In einem der vielen kleinen Bars bestellte er sich ein deutsches Bier und befand, in Berlin ließe sich leben. Die Synagoge auf der Oranienburger Straße würde er sich für den Auftakt zum Sabbat, also für Freitag aufheben. Sein Rückflug ging nach Ostern. Bis dahin würde er sich auch ein paar Urlaubstage gönnen. Die Gedenkstätte Sachsenhausen hatte er zwar auch auf dem Zettel stehen, aber ob er in der Lage sein würde, seiner Familiengeschichte ausgerechnet dort zu begegnen, würde er von seinem Zustand abhängig machen. Je nachdem, wie es mit der Suche nach seinen Verwandten liefe. Dass er sie suchte, verdankte er seiner Großmutter, die zeitlebens nicht mit ihrem Schicksal hatte abschließen können. Zerfasert von Arbeit, die sie in einem Kibbuz verrichtet hatte, hatte Sara auf dem Sterbebett gelegen, in den Himmel geblickt und auf Hebräisch, ihrer Fremdsprache gesagt: „Du musst für Gerechtigkeit sorgen, Joshua, für mich und für deine Nachkommen.“
Danach war ihr sichtlich der Atem ausgegangen. Joshua hatte ihr als einziger Enkel nie diesen Frieden schenken können, nach dem es Sara ihr Leben lang gedürstet und gehungert hatte. So wenig wie der Mann, den sie geheiratet hatte, wie nicht das Land, das als ‚Gelobtes Land‘ in die Geschichte eingegangen war. Gelobt worden war vor allem ein Gott, der nicht einzugreifen schien. Joshua fragte nicht einmal mehr danach. Er wollte nur noch wissen, wer die Menschen waren, die seine erbarmungswürdige Großmutter verraten und diese Entwurzelung an ihn weitergegeben hatten. In einem Regime, das zu Recht ‚Unrechtsregime‘ genannt worden war.

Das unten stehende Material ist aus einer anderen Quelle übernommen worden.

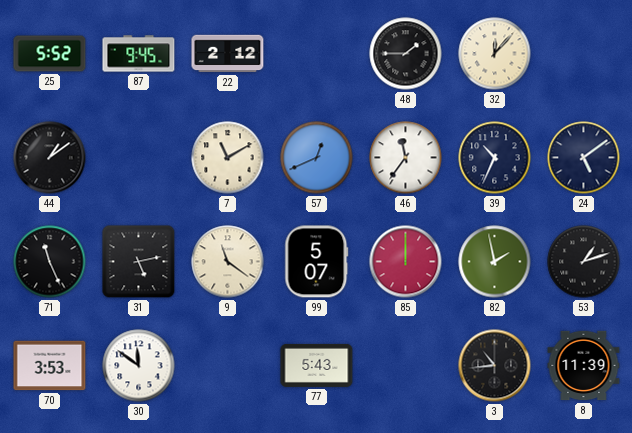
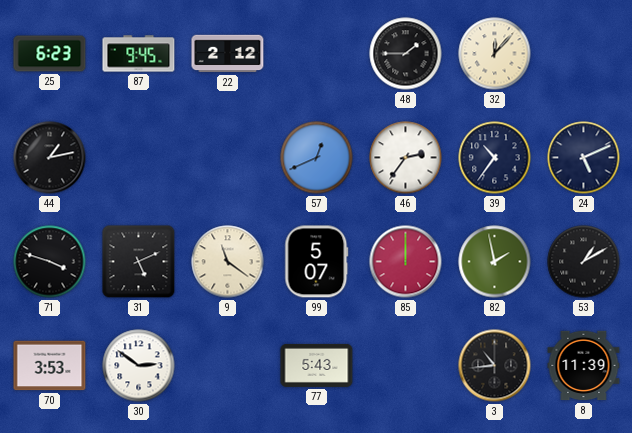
25: 5:52 -> 6:23
44: 1:09 -> 1:13
7: 11:10 -> none
46: 11:36 -> 2:36
39: 10:34 -> 10:36
24: 5:09 -> 5:11
71: 11:26 -> 3:48
31: 5:13 -> 5:11
53: 1:12 -> 1:10
30: 11:51 -> 2:51
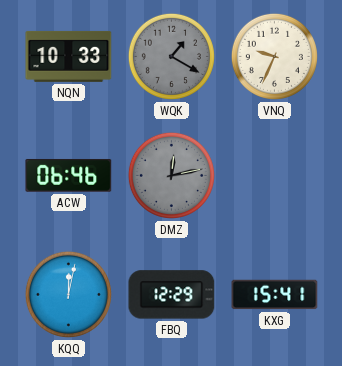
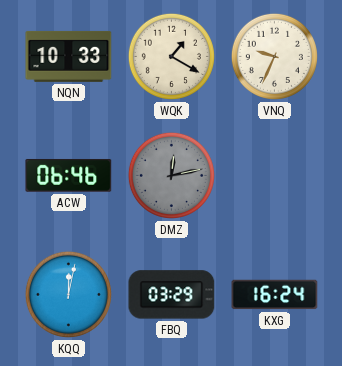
WQK dial: grey -> cream
FBQ: 12:29 -> 03:29
KXG: 15:41 -> 16:24
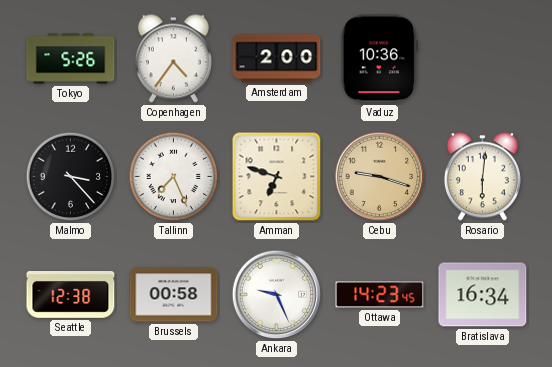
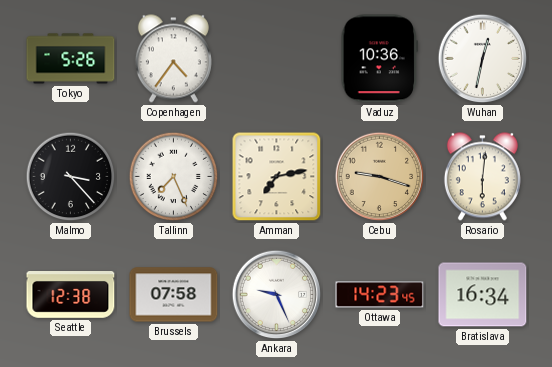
Amsterdam: 2:00 -> none
Wuhan: none -> 12:32
Amman: 6:48 -> 7:13
Brussels: 00:58 -> 07:58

Wenn Joshua allerdings Nachrichten sah, fragte er sich, wie viele von diesen Unrechtsregimen es heute auf der Welt gab und ob das niemals enden würde. Er jedenfalls wollte für seine Großmutter ein Ende finden. Ein Ende in der Familie von Hutten, die so skrupellos gewesen war, ihre eigenen Angehörigen dem Tod zu überantworten. Noch in den Momenten hatte ihm seine innerlich bis zum letzten Atemzug strauchelnde Großmutter eingebläut, sie nicht zu verachten. Nicht für das, an was sie glaubten, nicht für das, wer sie waren, und nicht für das, was sie getan hatten. Er hatte es ihr versprechen müssen, aber wie das so war mit erzwungenen Versprechen, hatte Joshua in seinem Herzen sofort einen solchen Widerstand gefühlt und nach Vergeltung geschrien, dass ihm schwindelig geworden war. Joshua war nicht nach Deutschland gekommen, um nach einer wie auch immer gearteten Gerechtigkeit zu schreien, sondern um Rache zu üben. Er würde diese Familie fertigmachen. So, wie seine Vorfahren nach Strich und Faden fertiggemacht worden waren. Ähnlich dem, wie sie die Palästinenser fertigmachten, die ihr Land beanspruchten. Heiliges Land, von seinem Gott auf ewig versprochen. Jerusalem war Gottes auserwählte Stadt, nicht Mekka, nicht Berlin oder sonst irgendeine Stadt – weder nahe dem Bosporus noch nahe dem Nil.